Provided records: Begin

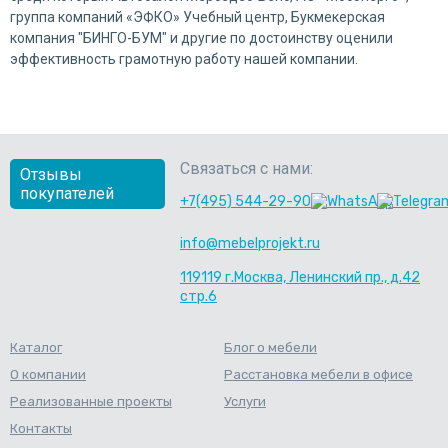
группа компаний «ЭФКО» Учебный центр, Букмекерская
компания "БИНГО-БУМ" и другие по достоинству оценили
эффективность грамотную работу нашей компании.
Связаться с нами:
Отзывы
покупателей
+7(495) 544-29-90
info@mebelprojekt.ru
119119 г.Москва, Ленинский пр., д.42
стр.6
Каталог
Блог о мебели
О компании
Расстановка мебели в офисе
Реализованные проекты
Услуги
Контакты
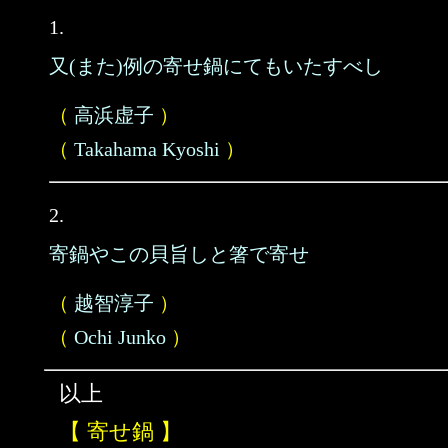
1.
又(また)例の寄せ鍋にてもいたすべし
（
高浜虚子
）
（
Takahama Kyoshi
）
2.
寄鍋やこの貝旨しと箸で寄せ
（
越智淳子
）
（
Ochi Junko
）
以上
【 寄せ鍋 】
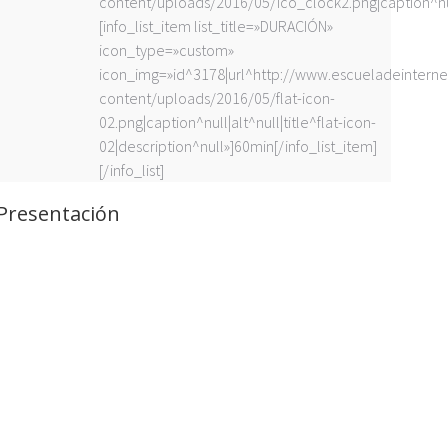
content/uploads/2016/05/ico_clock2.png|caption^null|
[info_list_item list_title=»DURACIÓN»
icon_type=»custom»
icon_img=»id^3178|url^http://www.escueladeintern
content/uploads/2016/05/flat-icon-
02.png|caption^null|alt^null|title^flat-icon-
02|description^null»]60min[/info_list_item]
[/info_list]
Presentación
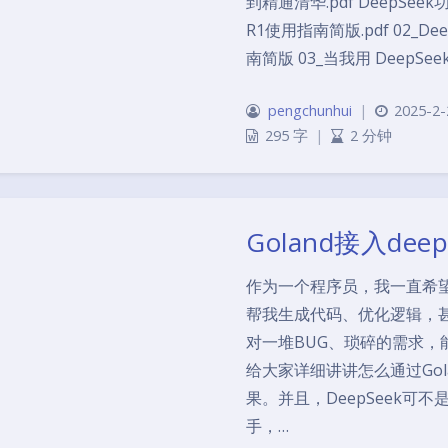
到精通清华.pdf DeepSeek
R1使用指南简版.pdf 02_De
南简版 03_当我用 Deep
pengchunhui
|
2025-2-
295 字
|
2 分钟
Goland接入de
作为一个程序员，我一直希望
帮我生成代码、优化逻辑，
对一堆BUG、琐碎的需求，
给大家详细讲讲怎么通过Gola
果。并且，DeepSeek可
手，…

Provided records: End
Provided records: Begin

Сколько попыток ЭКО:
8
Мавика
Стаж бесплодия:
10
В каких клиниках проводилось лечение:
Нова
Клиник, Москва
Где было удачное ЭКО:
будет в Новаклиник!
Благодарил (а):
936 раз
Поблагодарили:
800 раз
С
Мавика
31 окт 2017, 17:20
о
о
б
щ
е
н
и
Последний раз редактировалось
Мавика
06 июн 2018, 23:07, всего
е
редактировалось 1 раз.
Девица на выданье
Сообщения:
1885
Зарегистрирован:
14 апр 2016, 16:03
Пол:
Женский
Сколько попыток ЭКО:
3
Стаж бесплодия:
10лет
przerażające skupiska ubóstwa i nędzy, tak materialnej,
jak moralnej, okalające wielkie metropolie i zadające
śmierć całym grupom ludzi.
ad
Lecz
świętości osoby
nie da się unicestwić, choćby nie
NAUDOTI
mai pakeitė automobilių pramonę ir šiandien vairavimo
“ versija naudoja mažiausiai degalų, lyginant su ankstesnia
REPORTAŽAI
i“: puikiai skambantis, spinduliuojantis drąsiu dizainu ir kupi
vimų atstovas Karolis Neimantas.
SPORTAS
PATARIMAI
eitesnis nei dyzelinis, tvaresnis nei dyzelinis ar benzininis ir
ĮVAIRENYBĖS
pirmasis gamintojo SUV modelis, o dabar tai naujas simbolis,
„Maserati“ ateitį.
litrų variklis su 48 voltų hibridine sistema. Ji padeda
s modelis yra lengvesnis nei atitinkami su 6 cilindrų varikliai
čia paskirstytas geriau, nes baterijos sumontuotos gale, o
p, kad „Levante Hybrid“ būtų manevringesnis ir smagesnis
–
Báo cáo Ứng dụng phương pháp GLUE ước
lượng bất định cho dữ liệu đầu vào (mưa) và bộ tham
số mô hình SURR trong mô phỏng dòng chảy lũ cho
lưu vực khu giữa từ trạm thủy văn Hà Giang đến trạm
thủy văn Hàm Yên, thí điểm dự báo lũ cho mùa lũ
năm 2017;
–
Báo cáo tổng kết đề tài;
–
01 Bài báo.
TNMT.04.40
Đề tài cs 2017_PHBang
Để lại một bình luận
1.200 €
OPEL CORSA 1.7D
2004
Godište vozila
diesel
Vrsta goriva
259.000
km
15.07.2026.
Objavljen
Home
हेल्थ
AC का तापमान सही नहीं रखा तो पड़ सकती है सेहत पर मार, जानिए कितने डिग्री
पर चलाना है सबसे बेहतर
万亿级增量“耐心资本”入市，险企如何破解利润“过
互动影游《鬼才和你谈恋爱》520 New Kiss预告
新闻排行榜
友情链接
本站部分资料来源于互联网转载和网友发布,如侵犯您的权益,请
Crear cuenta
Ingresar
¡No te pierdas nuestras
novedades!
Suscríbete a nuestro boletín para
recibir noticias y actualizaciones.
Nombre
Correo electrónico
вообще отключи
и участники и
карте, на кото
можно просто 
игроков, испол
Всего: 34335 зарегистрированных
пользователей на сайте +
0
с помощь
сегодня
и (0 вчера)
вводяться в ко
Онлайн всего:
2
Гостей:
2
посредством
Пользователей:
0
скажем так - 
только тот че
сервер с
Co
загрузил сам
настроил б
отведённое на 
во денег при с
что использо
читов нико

Provided records: End
Provided records: Begin

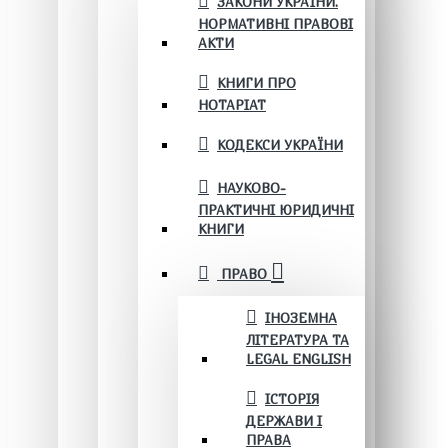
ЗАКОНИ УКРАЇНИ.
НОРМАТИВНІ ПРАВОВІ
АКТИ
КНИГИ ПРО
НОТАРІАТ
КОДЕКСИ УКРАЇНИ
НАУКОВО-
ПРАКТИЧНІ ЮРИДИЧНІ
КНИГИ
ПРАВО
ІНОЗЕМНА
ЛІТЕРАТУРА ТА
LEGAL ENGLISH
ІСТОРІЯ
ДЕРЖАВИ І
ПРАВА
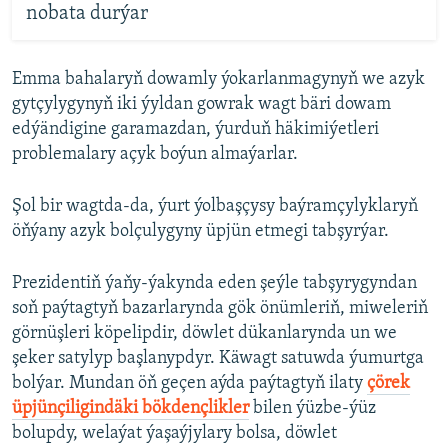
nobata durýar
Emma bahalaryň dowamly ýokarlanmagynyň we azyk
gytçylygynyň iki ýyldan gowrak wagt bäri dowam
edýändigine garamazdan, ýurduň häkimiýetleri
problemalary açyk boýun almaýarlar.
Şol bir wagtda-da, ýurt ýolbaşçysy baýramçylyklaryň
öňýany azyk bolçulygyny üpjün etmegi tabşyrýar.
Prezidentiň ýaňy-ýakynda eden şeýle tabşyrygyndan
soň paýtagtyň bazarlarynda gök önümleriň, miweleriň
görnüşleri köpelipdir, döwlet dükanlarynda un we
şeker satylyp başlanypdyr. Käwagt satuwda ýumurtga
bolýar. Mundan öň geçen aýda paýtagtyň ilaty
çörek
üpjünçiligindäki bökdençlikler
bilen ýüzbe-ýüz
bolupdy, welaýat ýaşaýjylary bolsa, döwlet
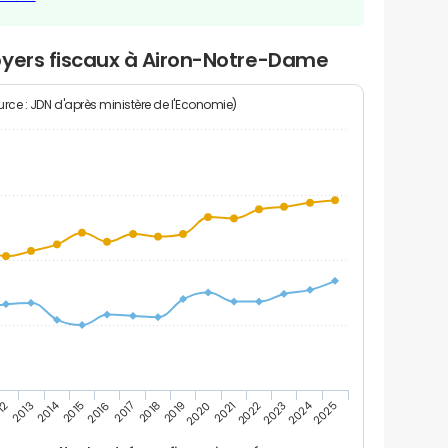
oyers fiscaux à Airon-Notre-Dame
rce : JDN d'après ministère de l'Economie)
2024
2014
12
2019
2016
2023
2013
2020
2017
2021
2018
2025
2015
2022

Provided records: End

Problem description:
Nothing but a number should be returned: how many lines of the listing include "редактировалось".

Response to this task:
2